[Opening Data provided section]

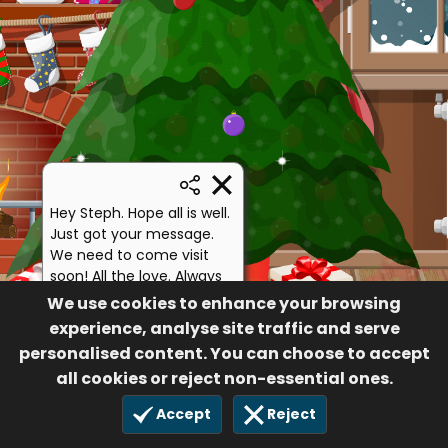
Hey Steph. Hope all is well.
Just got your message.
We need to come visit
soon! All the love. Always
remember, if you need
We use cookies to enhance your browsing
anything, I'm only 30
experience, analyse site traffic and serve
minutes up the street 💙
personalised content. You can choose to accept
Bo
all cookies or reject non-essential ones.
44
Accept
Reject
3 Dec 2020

[Closing Data provided section]
[Opening Data provided section]

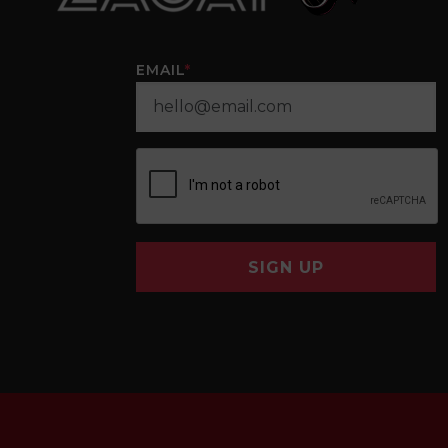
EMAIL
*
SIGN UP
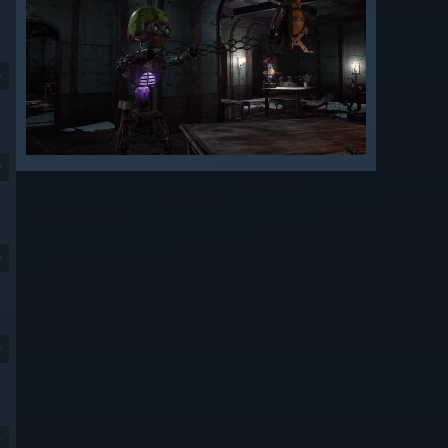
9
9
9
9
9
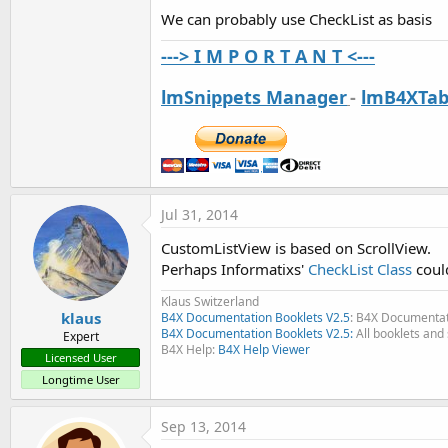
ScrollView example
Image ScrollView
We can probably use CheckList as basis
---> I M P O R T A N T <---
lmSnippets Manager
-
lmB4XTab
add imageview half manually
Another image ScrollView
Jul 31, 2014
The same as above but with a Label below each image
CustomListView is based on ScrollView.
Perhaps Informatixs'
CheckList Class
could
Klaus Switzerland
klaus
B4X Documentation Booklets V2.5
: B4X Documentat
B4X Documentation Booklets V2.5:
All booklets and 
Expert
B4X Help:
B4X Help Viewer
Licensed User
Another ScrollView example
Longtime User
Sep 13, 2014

[Closing Data provided section]

- _Exercise_
Check every line of the records, and copy the ones that hold the word "Another".

- _Exercise output_
Another image ScrollView
Another ScrollView example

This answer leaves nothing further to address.